Cellular Polarity in the Ascidian Notochord
The 40 cells of the Ciona notochord develop according to a fixed and well-characterized cell lineage, making it ideally suited to studying polarity. Much of our work has centered on mechanisms operating during medio-lateral intercalation (MLI) of the notochord cells that takes place in the gastrula and neurula embryos. Here, notochord cells are polarized in a medio-lateral (M/L) plane--cell shape, lamellipodial cell protrusions and nuclear localization all show a M/L polarity. Later, during elongation taking place in the tailbud embryo, the nuclei in the notochord initially stretch across the cell, then snap to the posterior of the cell. The nuclei of notochord cells are invariably in the posterior of the cell, except for the most posterior notochord cell, where the nuclei is in the anterior. Therefore, in one tissue of Ciona, we observe polarity in different axes (medio-lateral and A/P).
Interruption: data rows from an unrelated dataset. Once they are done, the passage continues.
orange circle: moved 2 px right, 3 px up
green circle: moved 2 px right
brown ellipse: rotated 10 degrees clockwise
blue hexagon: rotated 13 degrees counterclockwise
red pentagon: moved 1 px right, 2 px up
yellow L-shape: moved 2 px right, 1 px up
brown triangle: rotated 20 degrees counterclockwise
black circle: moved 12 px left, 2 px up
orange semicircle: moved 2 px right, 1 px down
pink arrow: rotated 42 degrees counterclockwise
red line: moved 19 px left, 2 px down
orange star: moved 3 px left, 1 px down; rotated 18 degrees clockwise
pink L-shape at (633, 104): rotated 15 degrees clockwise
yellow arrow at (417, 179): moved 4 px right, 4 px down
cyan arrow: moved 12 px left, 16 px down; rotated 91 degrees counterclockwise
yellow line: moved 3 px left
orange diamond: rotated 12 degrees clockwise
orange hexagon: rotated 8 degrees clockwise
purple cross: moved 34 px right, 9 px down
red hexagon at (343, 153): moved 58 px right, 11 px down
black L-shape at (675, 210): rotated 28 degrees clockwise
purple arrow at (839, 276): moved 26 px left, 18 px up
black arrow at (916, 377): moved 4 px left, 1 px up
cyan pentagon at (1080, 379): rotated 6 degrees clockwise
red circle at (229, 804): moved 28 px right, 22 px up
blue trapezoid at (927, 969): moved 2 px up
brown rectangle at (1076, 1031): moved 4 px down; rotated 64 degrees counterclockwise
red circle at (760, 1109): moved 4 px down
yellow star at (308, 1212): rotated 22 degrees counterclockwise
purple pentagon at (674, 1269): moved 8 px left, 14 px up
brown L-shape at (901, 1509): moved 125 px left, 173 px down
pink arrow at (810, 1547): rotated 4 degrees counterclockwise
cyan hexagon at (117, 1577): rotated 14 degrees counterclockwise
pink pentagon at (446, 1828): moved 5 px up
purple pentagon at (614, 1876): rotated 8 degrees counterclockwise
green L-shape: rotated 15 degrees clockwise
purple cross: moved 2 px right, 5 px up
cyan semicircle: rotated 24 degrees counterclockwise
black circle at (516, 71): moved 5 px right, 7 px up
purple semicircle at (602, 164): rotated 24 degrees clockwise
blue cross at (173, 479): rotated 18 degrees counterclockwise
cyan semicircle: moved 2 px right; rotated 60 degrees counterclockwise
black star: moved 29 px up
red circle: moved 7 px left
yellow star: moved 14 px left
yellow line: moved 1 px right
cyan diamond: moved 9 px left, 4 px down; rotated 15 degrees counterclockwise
The PCP pathway is active during both MLI and the subsequent A/P expansion of the notochord cells. We have identified a mutant, aimless (aim), which has a deletion creating a frame-shift and premature stop in the gene prickle (pk) (Jiang et al., 2005). pk is a key component of the planar cell polarity (PCP) pathway. Notochord cells of aim mutant animals do not move in a polarity dependent way during MLI as normal notochord cells do. In tailbud aim embryos, the nuclei do not show the posterior placement seen in wild-type embryos; the cells are not polarized normally. We have also found that pk and other PCP pathway proteins are localized to one side of the cell during MLI and/or notochord expansion in the tailbud stage embryo. We are using genetic, microscopic and molecular techniques to investigate the mechanisms responsible for setting up the polarity during MLI and how and when the shift to the A/P axis occurs. Both possible global controls (such as wnt, a possible ligand in the PCP pathway) and local controls (such as cell-to-cell communication) are being investigated.